Inocente e chocante, não? Trata-se de uma frase de efeito, daquelas que marcam qualquer mensagem publicitaria de impacto mesmo que vindas de quem não se espera um choque.
O nome "Hering" não é apenas camisa básica. Em um estalo de dedos, a criança de ontem começa a lembrar daquele acordeon, flauta, piano ou xilofone de brinquedo que ostentava essa marca que, para o leigo, é sinônimo de "o básico do Brasil".
Fundada em 1923 por Alfredo Hering (que não tem parentesco com Hermann e Bruno, os das camisetas), a Fábrica de Gaitas Alfredo Hering foi referencia de localização da da Itoupava Seca e, ainda hoje, é um nome forte e quase insólito das mais famosas harmônicas (gaitas de boca) do país.
Em tempos distantes, gaita de boca era só "mais um" numa linha que ia de gaitas-ponto, acordeons e até os maravilhosos harmônios, favoritos das igrejas do passado. E quando veio a década de 1940, os brinquedos tomaram conta das linhas de montagem da fábrica, os primeiros de que se tem notícia nas prateleiras das grandes lojas e na memória de muita gente.
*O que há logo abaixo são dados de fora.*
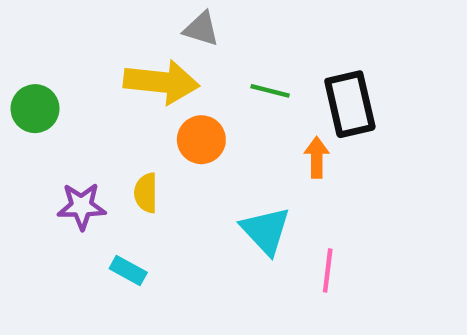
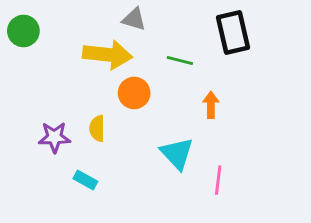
black rectangle: (350, 104) -> (233, 32), moved
green circle: (35, 109) -> (23, 31), moved

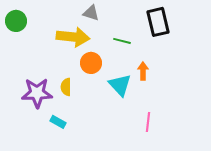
purple star: (54, 137) -> (37, 93), size x1.4
cyan triangle: (177, 153) -> (120, 85), moved

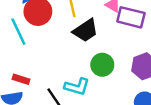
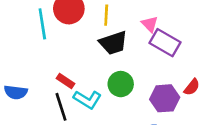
red rectangle: (21, 79) -> (65, 81), moved

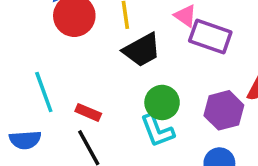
cyan line: (42, 24) -> (44, 92), moved
cyan L-shape: (87, 99) -> (157, 131), moved, turned 48

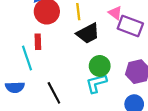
red rectangle: (88, 112) -> (38, 42), moved, turned 64
cyan L-shape: (157, 131) -> (96, 83), turned 95

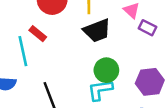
purple rectangle: (130, 26) -> (147, 28), size x0.6
red rectangle: (38, 42) -> (38, 34), turned -56

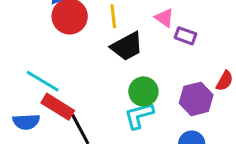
red rectangle: (38, 34) -> (58, 107), moved, size x1.5
cyan line: (23, 51) -> (43, 81), turned -40

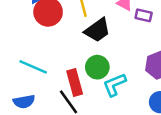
green circle: (143, 91) -> (97, 67), moved
red rectangle: (58, 107) -> (75, 83), moved, turned 50

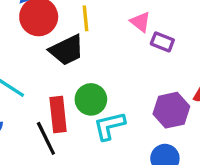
black trapezoid: (97, 30) -> (67, 50), moved

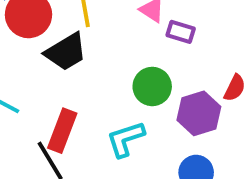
green circle: (91, 99) -> (152, 86), moved
red rectangle: (58, 114) -> (62, 131), turned 32

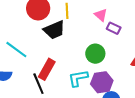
purple hexagon: (199, 113) -> (102, 82), moved

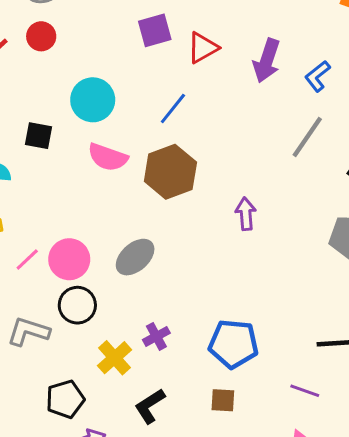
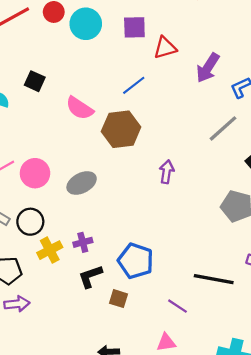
cyan circle: (93, 100) -> (86, 24), moved
black circle: (77, 305) -> (30, 222), moved
black L-shape: (150, 406) -> (90, 276), moved

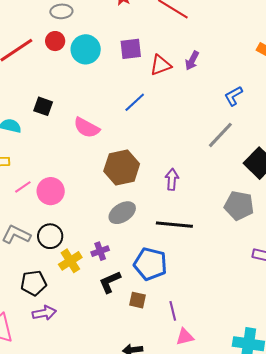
purple arrow: (208, 68) -> (192, 61), moved, size x0.7
brown hexagon: (121, 129) -> (122, 167), moved
gray ellipse: (82, 183) -> (122, 213), moved
black line: (214, 279) -> (174, 225), moved
purple line: (178, 306) -> (173, 311), moved, turned 48

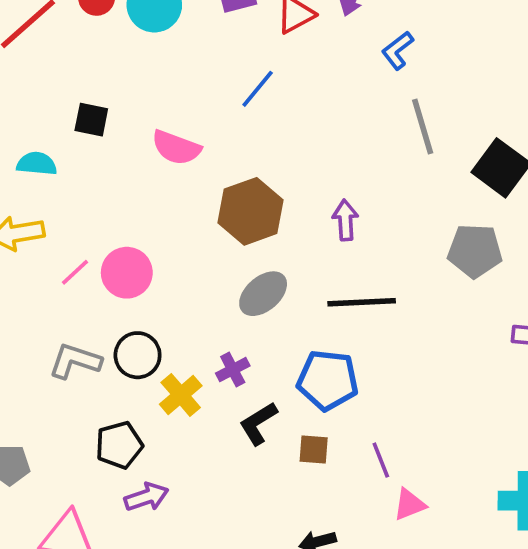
blue L-shape: (233, 96) -> (398, 50), moved
gray line: (220, 135) -> (423, 126), turned -52

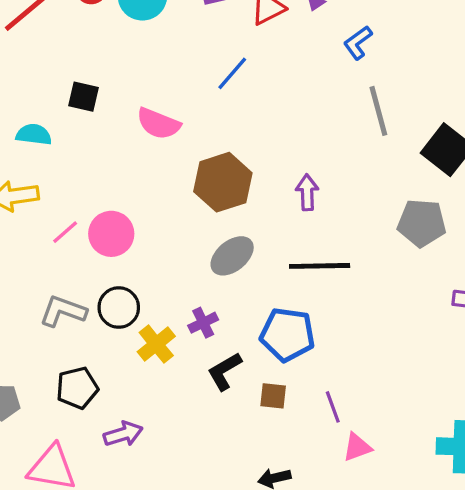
black pentagon: (119, 445) -> (77, 388), moved

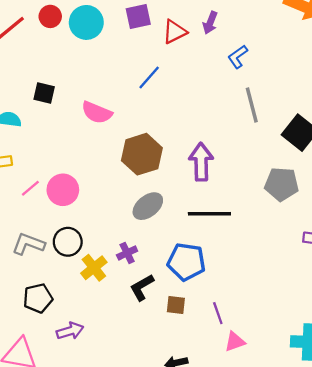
purple arrow: (307, 192) -> (201, 162), size x1.5

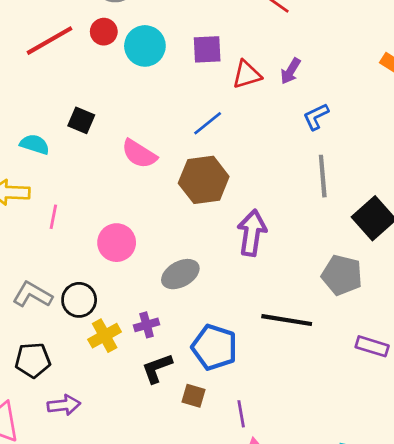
brown hexagon: (142, 154) -> (204, 180), moved
pink line: (30, 188) -> (53, 217), moved, turned -48
pink circle: (63, 190) -> (117, 243), moved
black line: (209, 214) -> (287, 320), moved

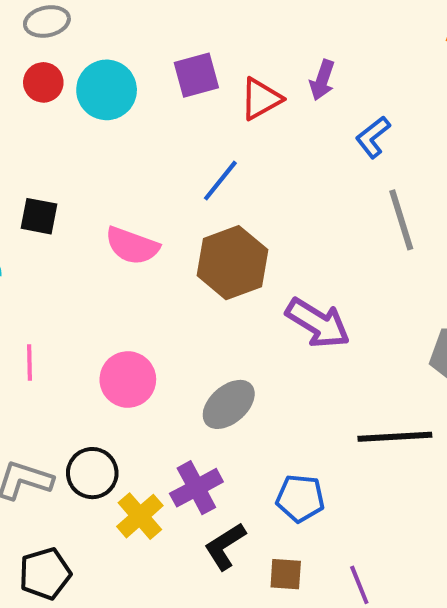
purple arrow: (252, 233) -> (318, 323), turned 126
purple cross: (147, 325) -> (196, 488), size x1.4
blue pentagon: (214, 347) -> (300, 498), size x0.7

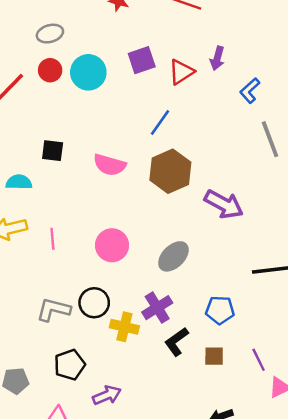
yellow cross: (140, 516) -> (124, 327), turned -32

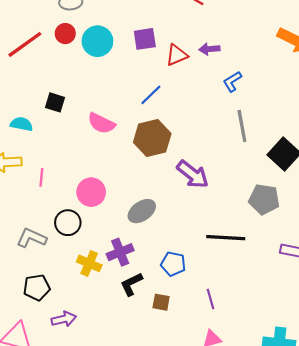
purple arrow: (217, 58) -> (209, 49), turned 60
black circle: (94, 303) -> (68, 223), moved
purple line: (259, 360) -> (211, 299), moved

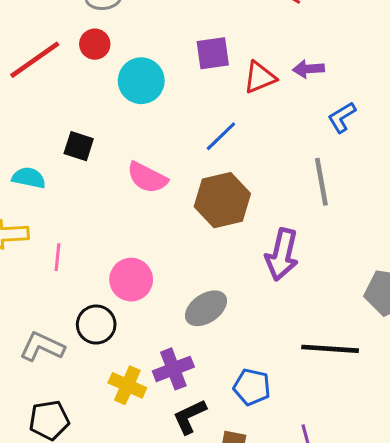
cyan circle: (97, 41) -> (141, 81), moved
gray line: (242, 126) -> (321, 182), moved
purple arrow: (193, 174) -> (282, 254), turned 64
Era a magia de uma garotada sonhadora ostentar, mesmo em escala reduzida, uma pequena gaita-ponto para fazer barulho ou seguir os passos da musica desde a tenra idade. Sucesso no setor que não tardou a crescer até mais do que a tradicional fábrica de gaitas "para gente grande", que seria adquirida pela alemã Hohner e controlada por ela entre 1966 e 1979.

Mas voltemos nosso olhar aos brinquedos musicais. Em se tratando deste setor, a Hering virou referencia insuperável. A marca a ser batida, a primeira a ser lembrada por qualquer criança que sonhava bem mais do que figuras de ação ou as corriqueiras brincadeiras entre esportes e jogos lúdicos nos quintais e ruas do país. Por que não brincar de musica? Criar uma banda da imaginação?
A gama era enorme: fora as miniaturas de acordeon com qualidade profissional, incluiam-se xilofones, saxofones e clarinetes de plastico aos pianos de todos os tamanhos: de idades iniciais aos modelos maiores e refinados. Até mesmo harmônios em tamanho reduzido que provocavam até os adultos a arriscar os talentos musicais.
Somou-se a estes no periodo antigo uma breve parceria com a argentina Rasti, para a importação de blocos de montar estilo Lego, que durou durante a década de 1970 e meados da de 1980. Apesar da tentativa de diversificação, eram os brinquedos musicais a grande vedete, inclusive formadora de músicos que ainda lembram de sonhar com melodias empunhando um Hering nas mãos. Até mesmo Silvio Santos reconhecia isto em alguns de seus programas nos anos 1970.
Mesmo longe das lojas pelas esquinas financeiras do país, as redes sociais e sites de compras e leilões mostram o valor que os brinquedos musicais Hering ainda tem, com preços que vão de R$ 300 a perto de R$ 1 mil se estiverem funcionando. Seguramente e sem muita pesquisa, estão entre os itens de colecionismo clássico mais desejados, tamanha a raridade dos modelos ou o estado de conservação.
Infelizmente, a turbulencia que afetou a marca do velho Alfredo quase a colocou por terra por completo. Em 1986, foi comprada pela Trol, gigante dos brinquedos do passado que chegou a pertencer ao ex-ministro da economia Dilson Funaro. Mas os descaminhos da economia nacional ruíram a empresa, salva do fogo em 1994 pelo saudoso empresário paulista Alberto Bertolazzi, que a reconduziu ao mercado onde surgira: o de gaitas de boca.
Foram-se os brinquedos, ficaram as harmônicas. A atual SHG Hering conserva até os dias atuais a forma tradicional e detalhada de fabricar cada produto, com tecnica manual e precisão digna de relojoeiros, o que faz ser uma das mais procuradas por músicos profissionais até de fora do Brasil. Está localizada em instalações cercadas de verde e história na Itoupava Central e goza, feliz e com saúde plena, seu status de centenária completo em 2023.
Mas impossivel não sorrir, entre modelos reluzentes para "gente grande", quando se percebe a linha infantil de harmônicas mantida pela marca até hoje. Parece pequena comparada aos tempos áureos dos brinquedos, mas ainda assim é capaz de fazer sorrir algum saudosista que lembra do Hering que tinha em seu quarto e com o qual passava horas em um palco imaginário sonhando com o som.
Época onde o virtual não era nem imaginação, e mesmo assim a perguntaa de ontem parece ainda verdadeira na realidade da criança de hoje.
Afinal, o que você quer que seu filho tenha nas mãos?